* Exercise *
Repeat the listing exactly, line by line, and leave the pictures behind.

* Material shown *
= Beginning of Section =
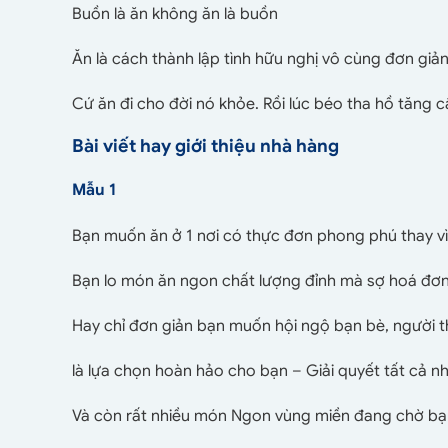
Buồn là ăn không ăn là buồn
Ăn là cách thành lập tình hữu nghị vô cùng đơn giả
Cứ ăn đi cho đời nó khỏe. Rồi lúc béo tha hồ tăng 
Bài viết hay giới thiệu nhà hàng
Mẫu 1
Bạn muốn ăn ở 1 nơi có thực đơn phong phú thay v
Bạn lo món ăn ngon chất lượng đỉnh mà sợ hoá đơ
Hay chỉ đơn giản bạn muốn hội ngộ bạn bè, người t
là lựa chọn hoàn hảo cho bạn – Giải quyết tất cả 
Và còn rất nhiều món Ngon vùng miền đang chờ b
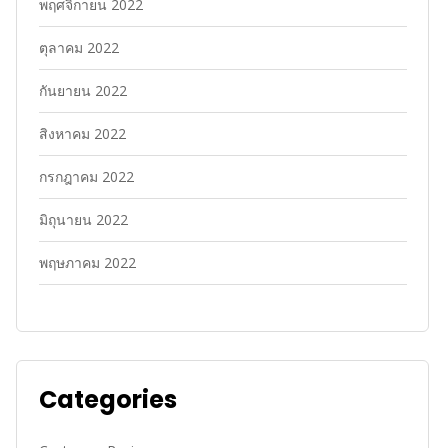
พฤศจิกายน 2022
ตุลาคม 2022
กันยายน 2022
สิงหาคม 2022
กรกฎาคม 2022
มิถุนายน 2022
พฤษภาคม 2022
Categories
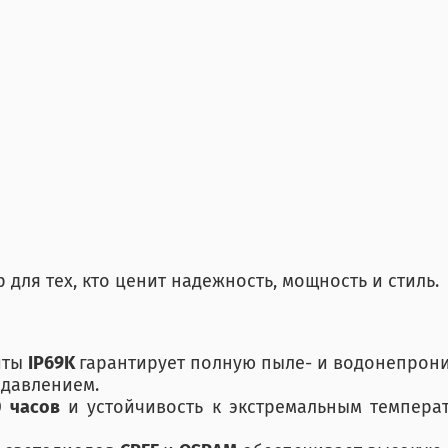
для тех, кто ценит надежность, мощность и стиль.
иты
IP69K
гарантирует полную пыле- и водонепрони
 давлением.
0 часов
и устойчивость к экстремальным темпер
= End of Section =
* Answer space *
Buồn là ăn không ăn là buồn
Ăn là cách thành lập tình hữu nghị vô cùng đơn giả
Cứ ăn đi cho đời nó khỏe. Rồi lúc béo tha hồ tăng 
Bài viết hay giới thiệu nhà hàng
Mẫu 1
Bạn muốn ăn ở 1 nơi có thực đơn phong phú thay v
Bạn lo món ăn ngon chất lượng đỉnh mà sợ hoá đơ
Hay chỉ đơn giản bạn muốn hội ngộ bạn bè, người t
là lựa chọn hoàn hảo cho bạn – Giải quyết tất cả 
Và còn rất nhiều món Ngon vùng miền đang chờ b
พฤศจิกายน 2022
ตุลาคม 2022
กันยายน 2022
สิงหาคม 2022
กรกฎาคม 2022
มิถุนายน 2022
พฤษภาคม 2022
Categories
для тех, кто ценит надежность, мощность и стиль.
иты
IP69K
гарантирует полную пыле- и водонепрони
 давлением.
0 часов
и устойчивость к экстремальным темпер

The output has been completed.